Hi,
We are running ShapeWorks on datasets containing thousands of shapes and have noticed a cubic runtime growth with the number of shapes, and 100 iterations can take several days. Could you please share any insights into the potential bottleneck, and how we could accelerate the optimization for large-scale datasets if possible?
The main process appears to use only one CPU core (%CPU around 99.7%) most of the time:
shapeworks optimize --progress --name ../ssm/custom_multiscale.swproj
However, when running it on smaller datasets, we observe higher CPU utilization and more frequent use of multiple cores. This makes us wonder whether the single-core behavior for larger datasets is expected, or whether it could be improved through ways such as configuration changes.
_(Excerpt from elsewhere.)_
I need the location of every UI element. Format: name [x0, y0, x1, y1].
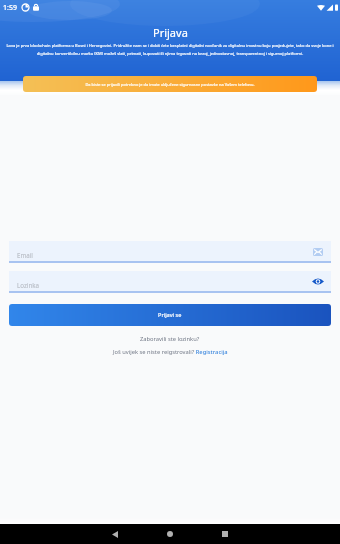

The swproj configuration file (for ShapeWorks-6.6.1, incremental optimization) is
{
"data": \[ { "name": "", "notes": "", "shape_1": "../seg/2984739_sag_3d_pd_space__0\_.stl", "landmarks_file_1": "custom_multiscale_particles/2984739_sag_3d_pd_space__0\_.stl_local.particles", "groomed_1": "groomed/meshes/2984739_sag_3d_pd_space__0\_.stl.vtk", "alignment_1": "0.991719 -0.014045 0.017912 -0.118646 0.013786 0.991780 0.014405 -0.048738 -0.018112 -0.014152 0.991714 -0.381316 0.000000 0.000000 0.000000 1.000000", "fixed": "no" }, ... \], "groom": { "1": {} }, "optimize": { "number_of_particles": "256", "use_normals": "0", "normals_strength": "10", "checkpointing_interval": "1000", "keep_checkpoints": "0", "iterations_per_split": "0", "optimization_iterations": "1000", "starting_regularization": "1000", "ending_regularization": "10", "relative_weighting": "1", "initial_relative_weighting": "0.05", "procrustes": "1", "procrustes_interval": "10", "procrustes_scaling": "1", "save_init_splits": "0", "verbosity": "0", "multiscale": "0", "multiscale_particles": "256", "use_landmarks": "1" }, "studio": {}, "project": { "version": "2" }, "analysis": {}, "deepssm": {}, "landmarks": \[\]}
Thank you very much for your time. We would greatly appreciate any guidance or recommendations you may have.